» **What the task requires**:
Set down every entry word for word. Omit the pictures.

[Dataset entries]
......

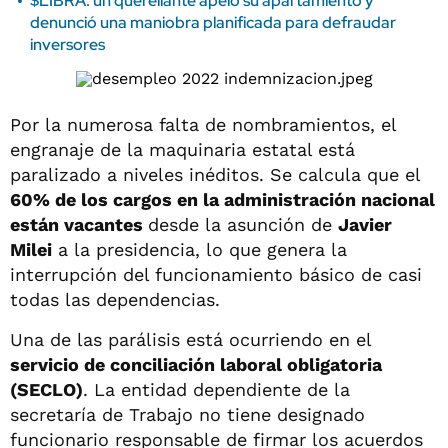
$LIBRA: un querellante apeló su apartamiento y
denunció una maniobra planificada para defraudar
inversores
Por la numerosa falta de nombramientos, el
engranaje de la maquinaria estatal está
paralizado a niveles inéditos. Se calcula que el
60% de los cargos en la administración nacional
están vacantes
desde la asunción de
Javier
Milei
a la presidencia, lo que genera la
interrupción del funcionamiento básico de casi
todas las dependencias.
Una de las parálisis está ocurriendo en el
servicio de conciliación laboral obligatoria
(SECLO)
. La entidad dependiente de la
secretaría de Trabajo no tiene designado
funcionario responsable de firmar los acuerdos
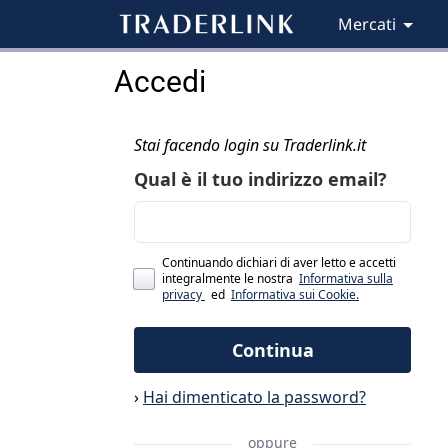
Mercati
Accedi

......

» **Your response**:
$LIBRA: un querellante apeló su apartamiento y
denunció una maniobra planificada para defraudar
inversores
Por la numerosa falta de nombramientos, el
engranaje de la maquinaria estatal está
paralizado a niveles inéditos. Se calcula que el
60% de los cargos en la administración nacional
están vacantes
desde la asunción de
Javier
Milei
a la presidencia, lo que genera la
interrupción del funcionamiento básico de casi
todas las dependencias.
Una de las parálisis está ocurriendo en el
servicio de conciliación laboral obligatoria
(SECLO)
. La entidad dependiente de la
secretaría de Trabajo no tiene designado
funcionario responsable de firmar los acuerdos
Mercati
Accedi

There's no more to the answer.